Gianni Rodari nacque a Omegna (oggi in provincia di Verbania), sul lago d'Orta, il 23 ottobre 1920. il padre aveva un negozio di commestibili e gestiva un forno da pane, essendo il suo mestiere quello del prestinaio. Casa e bottega erano vicini al lago, che «giungeva a pochi metri dal cortile in cui crescevo», scrisse più tardi ricordando gli anni dell'infanzia, prima della morte del padre, a causa di una broncopolmonite presa perché era uscito in strada durante un temporale a prendere un gattino che era rimasto imprigionato dalle pozzanghere. Era il 1929. La madre trasferì la famiglia a Gavirate (Varese) dove Gianni terminò le elementari e, dopo aver studiato per qualche anno in seminario, nel 1937 si diplomò maestro elementare a Varese. Fece l'istitutore presso una famiglia ebrea di Sesto Calende, si iscrisse all'Università Cattolica, senza mai laurearsi, fu maestro elementare in diversi paesi del Varesotto. Valutato «insufficiente» come insegnante, perché si era rifiutato di assumere un incarico nel partito fascista, Rodari, dopo il 25 luglio 1943 incominciò la collaborazione con «resistenti comunisti» e l'anno dopo, nel maggio 1944, si arruolò nella Squadra di azione Patriottica di Saronno. Iscrittosi al Partito Comunista Italiano, ne diventò funzionario.
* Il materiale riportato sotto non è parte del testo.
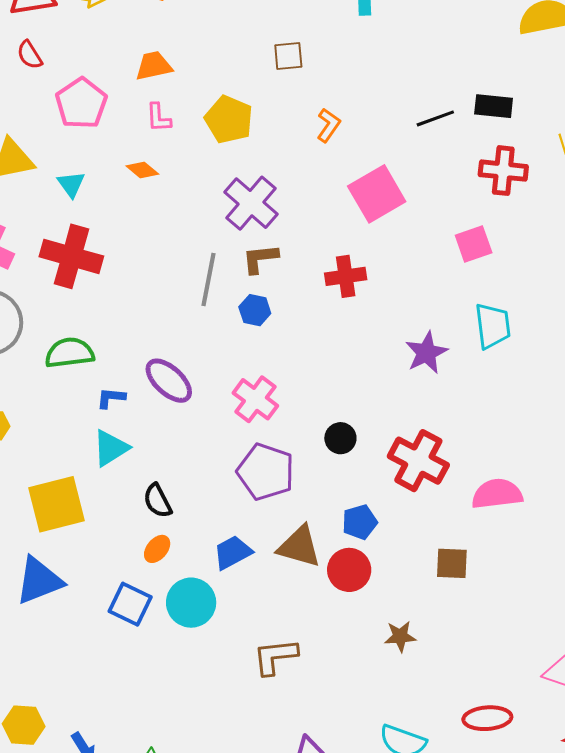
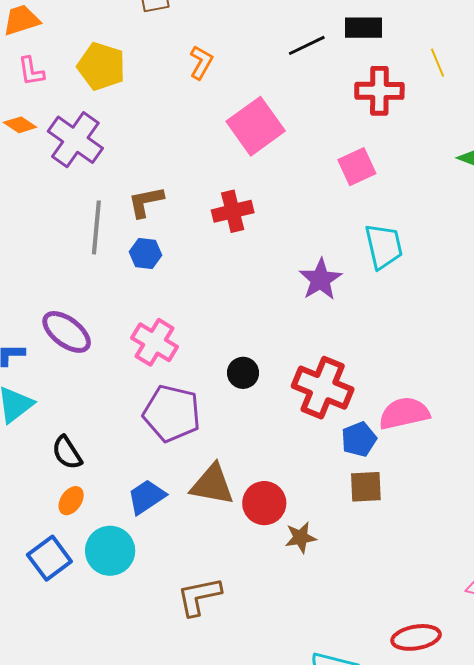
purple cross: (251, 203) -> (75, 140), moved
blue pentagon: (360, 522) -> (359, 439), moved
blue square: (130, 604) -> (49, 558), turned 33
brown star: (400, 636) -> (301, 537), moved

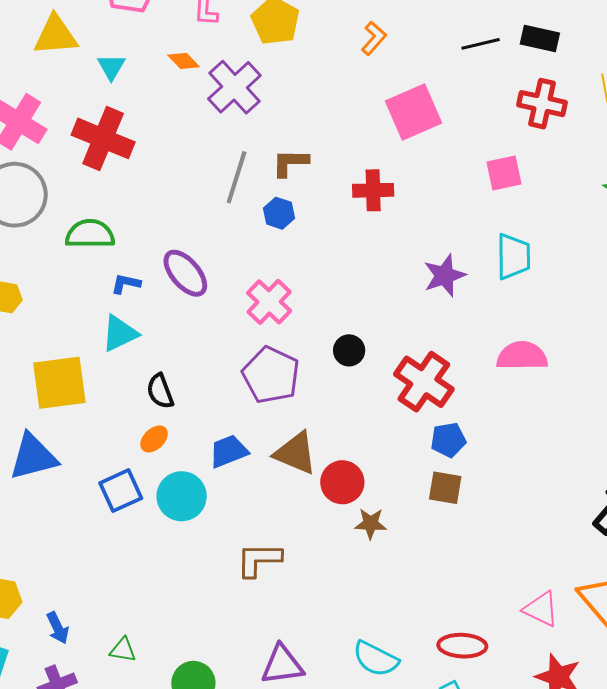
pink semicircle: (404, 413) -> (522, 356), moved

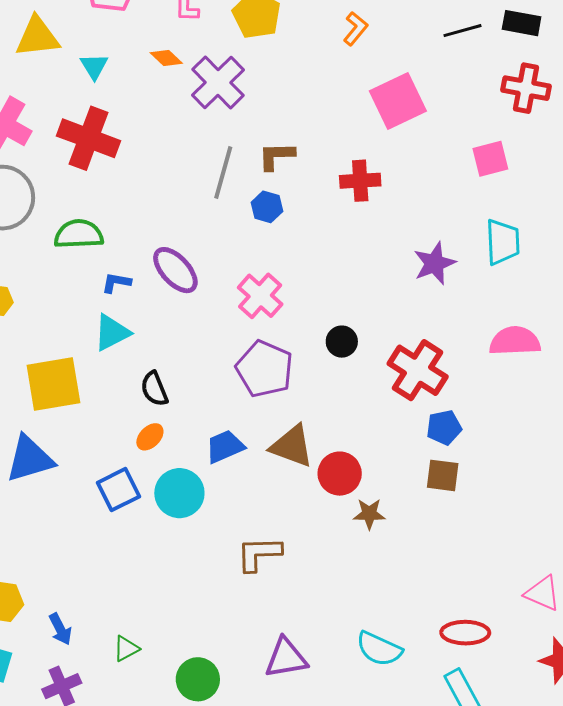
green triangle: (123, 650) -> (126, 649), turned -36

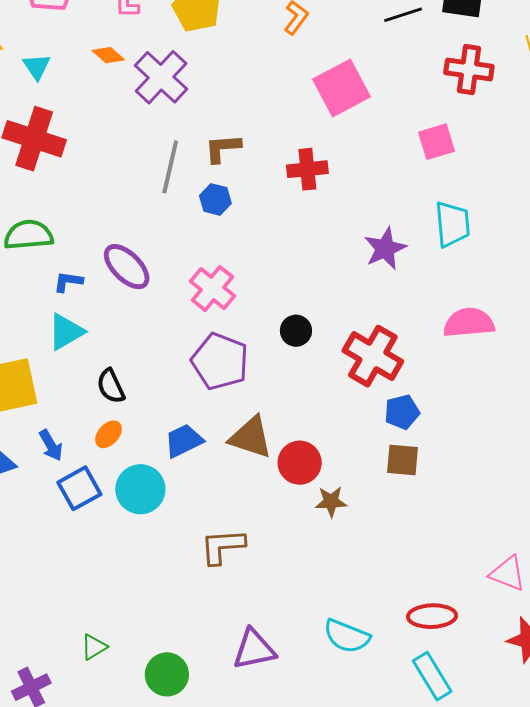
blue arrow: (60, 629) -> (51, 445), moved

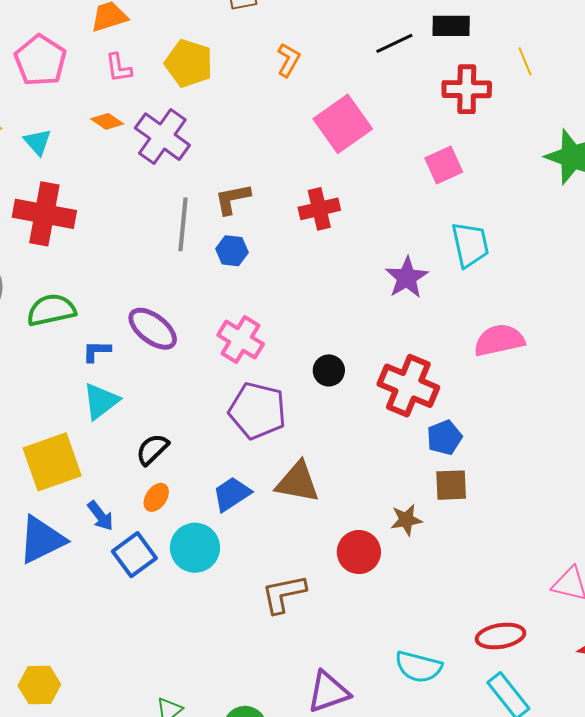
black semicircle: (111, 386) -> (152, 449), turned 78
red circle: (300, 463) -> (359, 552), moved
brown star: (331, 502) -> (406, 520), moved

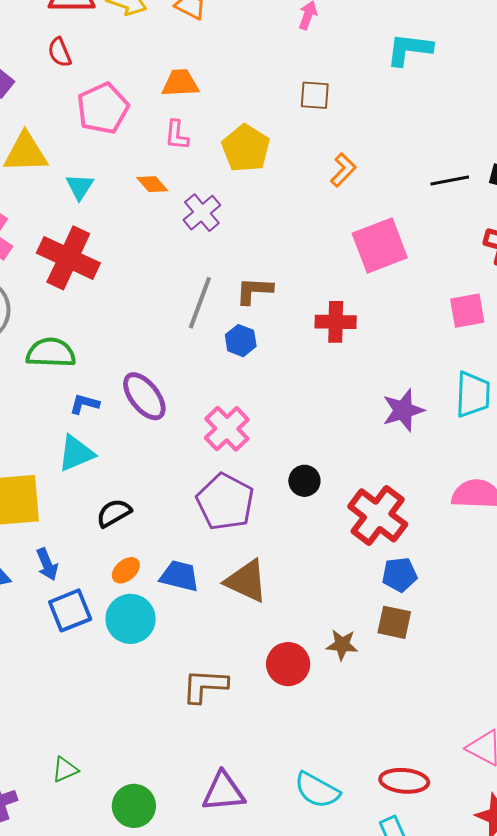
purple cross: (162, 137) -> (202, 213), size x0.7
blue trapezoid: (232, 494) -> (180, 576), turned 33
orange ellipse: (156, 497) -> (126, 570), moved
Nel marzo 1947 fu chiamato a «L'Unità» di Milano come inviato speciale. Sul quotidiano pubblicò le prime filastrocche per bambini. Nel 1950, a Roma, diresse «Il Pioniere», cui diede un significativo contributo come scrittore e come organizzatore di un progetto educativo. Sposato con Maria Teresa Ferretti da cui ebbe una figlia, Paola, passò a dirigere «Avanguardia», settimanale della FGCI. Nel 1956 rientrò a «L'Unità» di Roma come capocronista e poi nel 1958 a «Paese Sera», dove lavorò come inviato speciale, commentatore e corsivista fino alla sua scomparsa, awenuta a Roma il 14 aprile 1980 per collasso cardiocircolatorio a seguito di un intervento operatorio per liberare una vena occlusa nella gamba sinistra. Nel 1970 vinse il Premio Andersen, prestigioso riconoscimento alla sua opera di scrittore per l'infanzia.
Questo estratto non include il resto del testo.